Reviewed by Xiaomu Wu, Department of Chemistry, Columbia University

Pd nanorods (Nadagouda)
TEM image of palladium nanorods synthesized using vitamin B2 in acetone
Recently, noble metal nanostructures have attracted substantial interest due to their unique properties that arise from quantum confinement effects and interplay between surface and bulk effects. In particular, size and shape provide an effective strategy for tuning their physical and chemical properties, including luminescence, conductivity, and catalytic activity. Scientists have achieved excellent control over particle size for several spherical metal and semiconductor compositions, which has led to their use as probes for biological diagnostics, LED and Raman spectroscopy-enhancing materials.

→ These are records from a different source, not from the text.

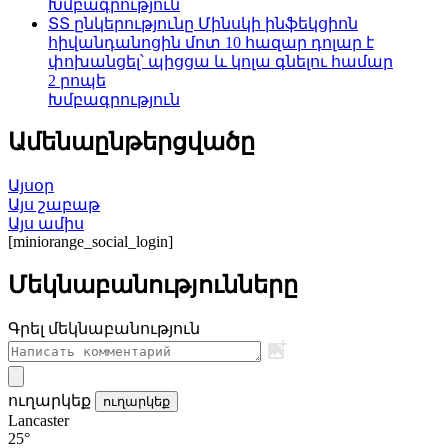
Խմբագրություն
ՏՏ ընկերությունը Մինսկի ինֆեկցիոն
հիվանդանոցին մոտ 10 հազար դոլար է
փոխանցել՝ պիցցա և կոլա գնելու համար
2 րոպե
Խմբագրություն
Ամենաընթերցվածը
Այսօր
Այս շաբաթ
Այս ամիս
[miniorange_social_login]
Մեկնաբանությունները
Գրել մեկնաբանություն
ուղարկեք
ուղարկեք
Lancaster
25°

Yet the challenge of synthetically controlling particle shape remains open. Although some physical deposition, thermal, electrochemical and photochemical methods have been developed for making variously shaped semiconductor and metal nanoparticles, they usually yield relatively small quantities of the desired particle shape and are not eco-friendly. A recent paper by Nadagouda et al. reported a simple, high yield, green synthetic approach for production of Ag and Pd nanospheres, nanowires, and nanorods using Vitamin B2 at room temperature and investigated the catalytic activities of these nanomaterials.

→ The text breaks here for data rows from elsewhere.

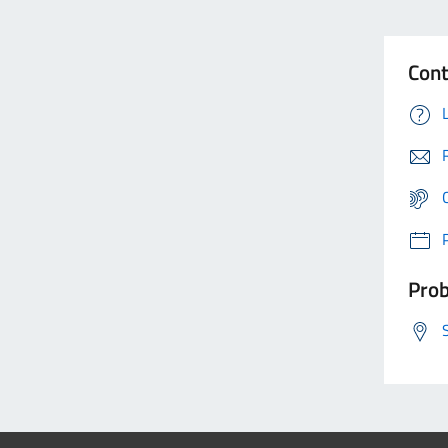
Cont
Prob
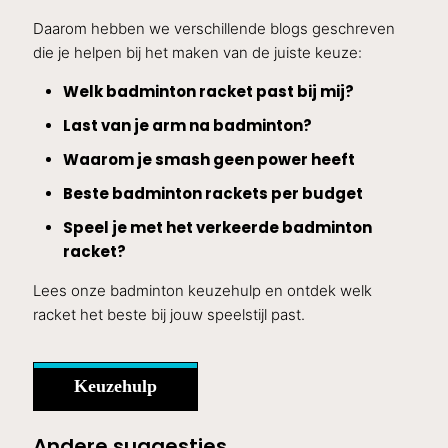
Daarom hebben we verschillende blogs geschreven
die je helpen bij het maken van de juiste keuze:
Welk badminton racket past bij mij?
Last van je arm na badminton?
Waarom je smash geen power heeft
Beste badminton rackets per budget
Speel je met het verkeerde badminton
racket?
Lees onze badminton keuzehulp en ontdek welk
racket het beste bij jouw speelstijl past.
Keuzehulp
Andere suggesties…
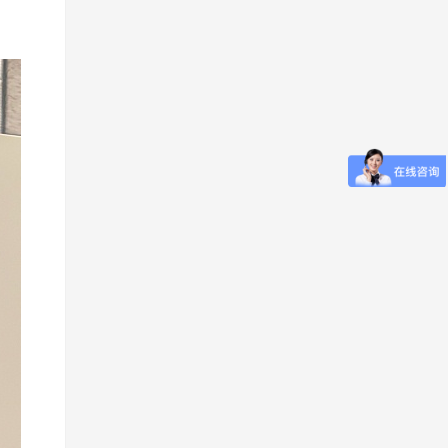
生物样本库系统
返回列表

Vitamin B2 was used as both reducing agent and stabilizing agent for its high-water solubility, biodegradability, and low-toxicity. The formation of noble multiple shape nanostructures and their self assembly were closely dependent on the solvent employed for the preparation. Ag and Pd nanoparticles are self-assemble into rod-like structure, wire-like structure, and nanorods when water, isopropanol, acetone (or acetonitrile) are used, respectively. In addition, they explored their ability to catalyze the polymerization of aniline and pyrrole to afford one-dimensional polyaniline and polypyrrole nanofibers, which may find wide applications in technological and biological industries.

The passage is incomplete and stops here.